# 🔁 RoBERTa (manual loop) for Sentiment Analysis — Google Colab

This notebook mirrors the **Part 2 (BERT)** lab style (manual training/validation loops) but uses **RoBERTa** instead of BERT.
It includes:
- A short **intro to RoBERTa** and **metric definitions** (Accuracy, Precision, Recall, F1)
- **IMDB 50K** loading/cleaning (via Kaggle `kagglehub`)
- **Tokenization** with `RobertaTokenizerFast`
- **Manual training loop** (AdamW + linear scheduler)
- **Evaluation** (accuracy/precision/recall/F1 + classification report)
- **Comparison table** vs your **BERT** results (paste your BERT scores)



## 1) What is RoBERTa (high level)?
**RoBERTa (Robustly Optimized BERT Approach)** keeps BERT's encoder architecture but changes the pre-training recipe:
- More data and longer training
- **Dynamic masking**
- Drops **Next Sentence Prediction**
- Larger batches and tuned hyperparameters
**Key takeaway:** same architecture as BERT, **stronger pre-training** → often **better downstream performance**.

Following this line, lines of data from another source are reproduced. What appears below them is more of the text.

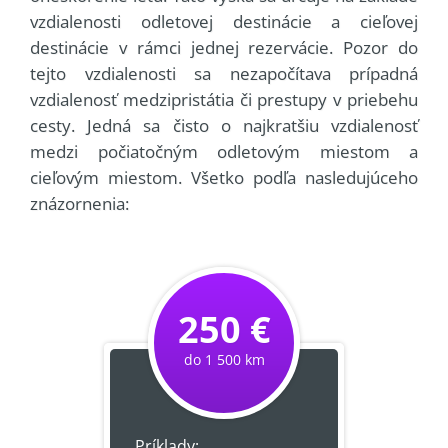
vzdialenosti odletovej destinácie a cieľovej
destinácie v rámci jednej rezervácie. Pozor do
tejto vzdialenosti sa nezapočítava prípadná
vzdialenosť medzipristátia či prestupy v priebehu
cesty. Jedná sa čisto o najkratšiu vzdialenosť
medzi počiatočným odletovým miestom a
cieľovým miestom. Všetko podľa nasledujúceho
znázornenia:
250 €
do 1 500 km
Príklady: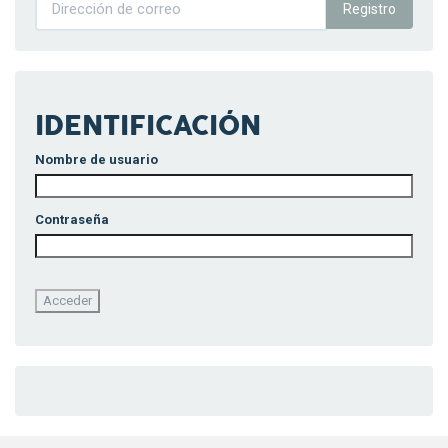
Registro
IDENTIFICACIÓN
Nombre de usuario
Contraseña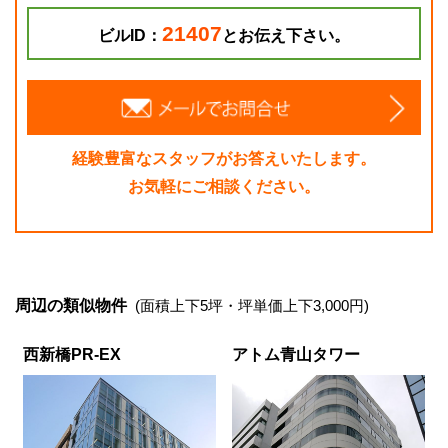
21407
ビルID：
とお伝え下さい。
経験豊富なスタッフがお答えいたします。
お気軽にご相談ください。
周辺の類似物件
(面積上下5坪・坪単価上下3,000円)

## 2) Metrics — Definitions & When to Use

Binary classification with confusion counts **TP, FP, FN, TN**.

\[
\text{Accuracy} = \frac{TP + TN}{TP + TN + FP + FN}
\]

\[
\text{Precision} = \frac{TP}{TP + FP}
\]

\[
\text{Recall} = \frac{TP}{TP + FN}
\]

\[
\text{F1} = 2 \times \frac{\text{Precision}\times \text{Recall}}{\text{Precision} + \text{Recall}}
\]

| Metric | Use when | Why |
|---|---|---|
| Accuracy | Classes roughly balanced | Global performance |
| Precision | False positives are costly | Fewer negatives mislabeled positive |
| Recall | False negatives are costly | Catch more positives |
| F1 | Need balance of P/R | Single balanced score |



## 3) Setup (Colab)
Run the following cell to install requirements.


In [None]:

!pip -q install transformers datasets scikit-learn kagglehub accelerate -U



## 4) Load & Clean IMDB 50K


In [None]:

import pandas as pd
from google.colab import drive
drive.mount('/content/drive', force_remount=True)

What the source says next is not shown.